To bypass the argument of whether pure maths talent is what is needed, we should generalise “Terry Tao / world’s best mathematicians” to “anyone a panel of top people in AGI Safety would have on their dream team (who otherwise would be unlikely to work on the problem)”
Re Musk, his main goal is making a Mars Colony (SpaceX), with lesser goals of reducing climate change (Tesla, Solar City) and aligning AI (OpenAI, FLI). Making a trillion dollars seems like it’s more of a side effect of using engineering and capitalism as the methodology. Lots of his top level goals also involve “making sure you do things right” (i.e. making sure the first SpaceX astronauts don’t die). OpenAI was arguably a mis-step though.
Did Musk pay research funding for people to figure out whether the best way to eventually establish a Mars colony is by working on space technology as opposed to preventing AI risk / getting AI to colonize Mars for you? My prediction is “no,” which illustrates my point.
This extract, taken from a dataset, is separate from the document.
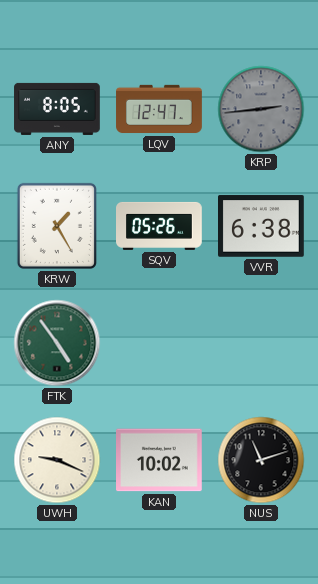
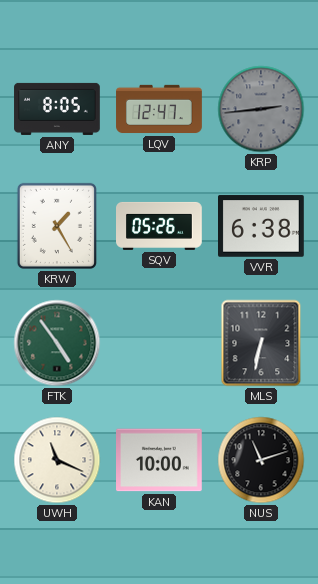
MLS: none -> 6:32
UWH: 9:19 -> 11:19
KAN: 10:02 -> 10:00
Basically all CEOs of public-facing companies like to tell inspiring stories about world-improvement aims, but certainly not all of them prioritize these aims in a dominant sense in their day-to-day thinking. So, observing that people have stated altruistic aims shouldn’t give us all that much information about what actually drives their cognition, i.e., about what aims they can de facto be said to be optimizing for (consciously or subconsciously). Importantly, I think that even if we knew for sure that someone’s stated intentions are “genuine” (which I don’t have any particular reason to doubt in Musk’s example), that still leaves the arguably more important question of “How good is this person at overcoming the ‘Elephant in the Brain’?”
I think that we’re unlikely to get good outcomes unless we place careful emphasis on leadership’s ability to avoid mistakes that might kill the intended long-term impact without being bad from an “appearance of being successful” standpoint.
People disagree about to what degree formal methods will be effective/quick enough to arrive. I’d like to point out that Paul Christiano, one of the most well-known proponents of more non-formal thinking & focus on existing ML-methods, still has a very strong traditional math/CS background - (i.e. Putnam Fellow, a series of very solid math/CS papers). His research methods/thinking is also very close to how theoretical physicists might think about problems.
Even a nontraditional thinker like EY did very well on math contests in his youth.